On parle beaucoup de l’importance de rendre les personnes en situation de handicap autonomes. Comment définiriez-vous l’autonomie ?

Je définis l’autonomie comme étant la capacité d’une personne de faire les bons choix, selon les circonstances, d’assumer ses choix et d’avoir les moyens pour ce faire. On confond souvent autonomie et indépendance. Je ne connais personne qui soit réellement « indépendant ». L’humain est un être qui vit en interdépendance avec son environnement social et physique, avec la nature et tout ce qui la définit.

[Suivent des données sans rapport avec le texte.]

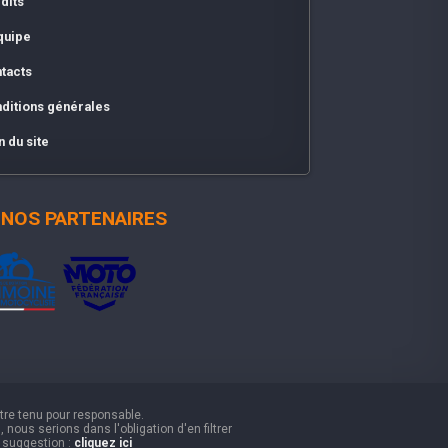
dits
quipe
tacts
ditions générales
n du site
NOS PARTENAIRES
être tenu pour responsable.
nous serions dans l'obligation d'en filtrer
e suggestion :
cliquez ici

On a souvent dit, faussement d’ailleurs, que vivre seul et de manière indépendante était un idéal à poursuivre pour les personnes handicapées. Mais en réalité, qui veut vraiment vivre seul ? Qui peut se targuer d’être « indépendant ». On aspire tous à vivre en lien avec d’autres personnes qui nous sont plus ou moins significatives et non de vivre isolés. Pour la personne en situation de handicap, l’aspiration à l’autonomie est la même, sauf qu’elle a besoin de compenser ses incapacités pour être autonome. Le fauteuil électrique de plus en plus visible dans nos quartiers, combiné avec des trottoirs accessibles, sont un exemple de moyens techniques qui permettent à bien des personnes de maintenir ou d’acquérir une autonomie en terme de mobilité, mais aussi une autonomie dans les activités du quotidien. Pour la personne aux prises avec des difficultés psychiques, la compensation permettant l’autonomie peut passer, par exemple, par un passage d’une logique de prise en charge à une logique d’accompagnement dans la vie quotidienne, d’une logique de protection à une logique de soutien, d’une logique de « réparation » ou de guérison à une logique d’adaptation et de réadaptation. Offrir à la personne en situation de handicap psychique la possibilité de se créer et de maintenir un réseau social, compenser ses incapacités par des adaptations de structures, d’encadrement et de rythmes de travail, valoriser son image en la plaçant dans des situations de succès et des milieux de vie attrayants, accessibles et sécurisant, autant de moyens pour lui donner des chances d’atteindre un niveau d’autonomie qui réponde à ses aspirations personnelles. Il s’agit là d’une réorganisation de la participation sociale.